[[ Information supplied, beginning ]]

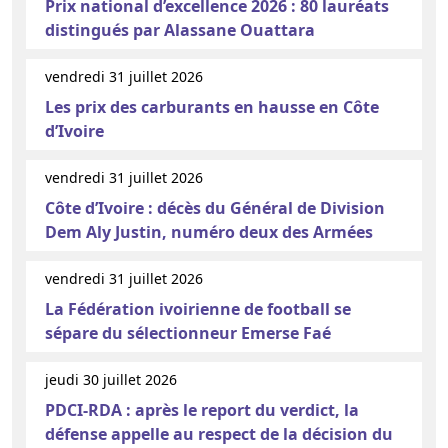
Prix national d’excellence 2026 : 80 lauréats
distingués par Alassane Ouattara
vendredi 31 juillet 2026
Les prix des carburants en hausse en Côte
d’Ivoire
vendredi 31 juillet 2026
Côte d’Ivoire : décès du Général de Division
Dem Aly Justin, numéro deux des Armées
vendredi 31 juillet 2026
La Fédération ivoirienne de football se
sépare du sélectionneur Emerse Faé
jeudi 30 juillet 2026
PDCI-RDA : après le report du verdict, la
défense appelle au respect de la décision du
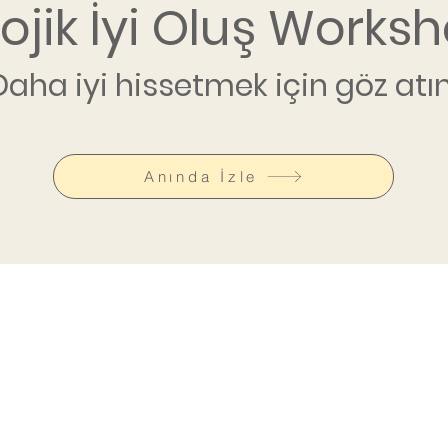
lojik İyi Oluş Worksh
Daha iyi hissetmek için göz atın
Anında İzle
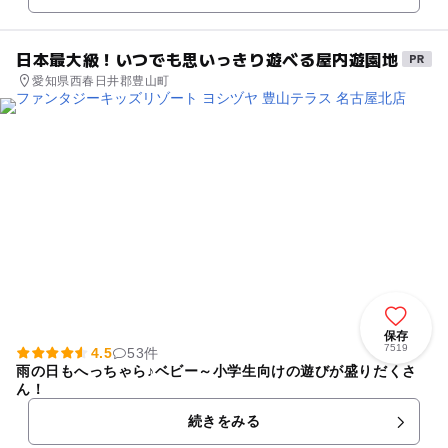
日本最大級！いつでも思いっきり遊べる屋内遊園地
愛知県西春日井郡豊山町
保存
7519
4.5
53件
雨の日もへっちゃら♪ベビー～小学生向けの遊びが盛りだくさ
ん！
続きをみる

[[ Information supplied, end ]]

Work to complete: Check the data for the word "Ivoire" and pull out the lines that have it.

Result of this exercise:
d’Ivoire
Côte d’Ivoire : décès du Général de Division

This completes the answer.